▸ WHAT TO PRODUCE: Every line of the data must be set down exactly as shown.

▸ INFORMATION SUPPLIED:
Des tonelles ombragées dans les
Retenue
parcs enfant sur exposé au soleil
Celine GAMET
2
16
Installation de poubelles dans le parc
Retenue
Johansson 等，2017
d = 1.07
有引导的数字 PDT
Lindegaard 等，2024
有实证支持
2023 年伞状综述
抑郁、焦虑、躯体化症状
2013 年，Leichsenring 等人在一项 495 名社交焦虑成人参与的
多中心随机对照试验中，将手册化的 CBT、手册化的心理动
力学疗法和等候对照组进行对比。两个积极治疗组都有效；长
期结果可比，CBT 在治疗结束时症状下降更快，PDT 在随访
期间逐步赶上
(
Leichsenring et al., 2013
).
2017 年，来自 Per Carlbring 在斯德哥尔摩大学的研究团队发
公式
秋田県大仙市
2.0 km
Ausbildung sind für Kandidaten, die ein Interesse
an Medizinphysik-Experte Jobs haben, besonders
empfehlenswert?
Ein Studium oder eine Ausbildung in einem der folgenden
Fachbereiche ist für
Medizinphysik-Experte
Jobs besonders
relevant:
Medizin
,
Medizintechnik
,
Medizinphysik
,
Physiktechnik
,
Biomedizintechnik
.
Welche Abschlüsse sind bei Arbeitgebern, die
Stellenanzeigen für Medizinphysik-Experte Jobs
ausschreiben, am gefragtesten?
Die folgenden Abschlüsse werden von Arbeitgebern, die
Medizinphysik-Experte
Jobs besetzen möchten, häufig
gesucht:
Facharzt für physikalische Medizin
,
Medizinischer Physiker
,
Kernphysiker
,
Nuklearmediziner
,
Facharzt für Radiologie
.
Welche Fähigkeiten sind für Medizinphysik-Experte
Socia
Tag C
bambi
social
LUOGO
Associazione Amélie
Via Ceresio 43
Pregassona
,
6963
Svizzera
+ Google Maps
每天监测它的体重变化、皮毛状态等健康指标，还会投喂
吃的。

▸ WRITTEN REPLY:
Des tonelles ombragées dans les
Retenue
parcs enfant sur exposé au soleil
Celine GAMET
2
16
Installation de poubelles dans le parc
Retenue
Johansson 等，2017
d = 1.07
有引导的数字 PDT
Lindegaard 等，2024
有实证支持
2023 年伞状综述
抑郁、焦虑、躯体化症状
2013 年，Leichsenring 等人在一项 495 名社交焦虑成人参与的
多中心随机对照试验中，将手册化的 CBT、手册化的心理动
力学疗法和等候对照组进行对比。两个积极治疗组都有效；长
期结果可比，CBT 在治疗结束时症状下降更快，PDT 在随访
期间逐步赶上
(
Leichsenring et al., 2013
).
2017 年，来自 Per Carlbring 在斯德哥尔摩大学的研究团队发
公式
秋田県大仙市
2.0 km
Ausbildung sind für Kandidaten, die ein Interesse
an Medizinphysik-Experte Jobs haben, besonders
empfehlenswert?
Ein Studium oder eine Ausbildung in einem der folgenden
Fachbereiche ist für
Medizinphysik-Experte
Jobs besonders
relevant:
Medizin
,
Medizintechnik
,
Medizinphysik
,
Physiktechnik
,
Biomedizintechnik
.
Welche Abschlüsse sind bei Arbeitgebern, die
Stellenanzeigen für Medizinphysik-Experte Jobs
ausschreiben, am gefragtesten?
Die folgenden Abschlüsse werden von Arbeitgebern, die
Medizinphysik-Experte
Jobs besetzen möchten, häufig
gesucht:
Facharzt für physikalische Medizin
,
Medizinischer Physiker
,
Kernphysiker
,
Nuklearmediziner
,
Facharzt für Radiologie
.
Welche Fähigkeiten sind für Medizinphysik-Experte
Socia
Tag C
bambi
social
LUOGO
Associazione Amélie
Via Ceresio 43
Pregassona
,
6963
Svizzera
+ Google Maps
每天监测它的体重变化、皮毛状态等健康指标，还会投喂
吃的。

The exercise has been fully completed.